- **Task directions**
Reproduce verbatim the lines of the material below, starting at the line with "MAIL ADRESİMİZ" and ending at the line with "Tutti gli articoli di", both inclusive; skip the rest.

- **Dataset excerpts**
^^^^
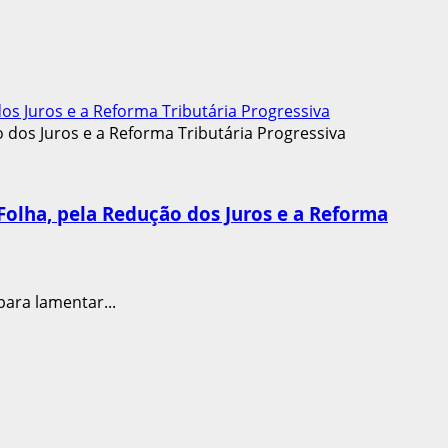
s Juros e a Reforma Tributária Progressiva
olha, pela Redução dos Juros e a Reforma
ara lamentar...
^^^^
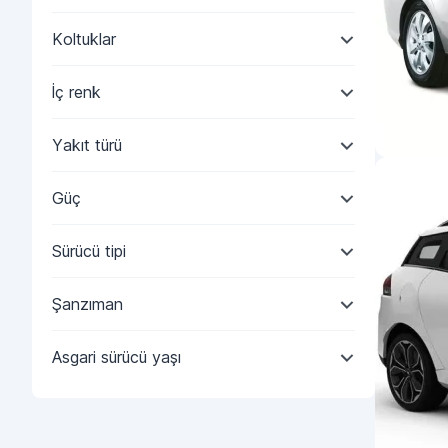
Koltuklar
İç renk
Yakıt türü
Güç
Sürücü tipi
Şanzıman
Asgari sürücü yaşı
^^^^
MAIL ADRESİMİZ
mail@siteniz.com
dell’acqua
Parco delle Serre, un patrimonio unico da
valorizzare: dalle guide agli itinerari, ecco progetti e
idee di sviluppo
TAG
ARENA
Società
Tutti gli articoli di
^^^^
- **Your response**
MAIL ADRESİMİZ
mail@siteniz.com
dell’acqua
Parco delle Serre, un patrimonio unico da
valorizzare: dalle guide agli itinerari, ecco progetti e
idee di sviluppo
TAG
ARENA
Società
Tutti gli articoli di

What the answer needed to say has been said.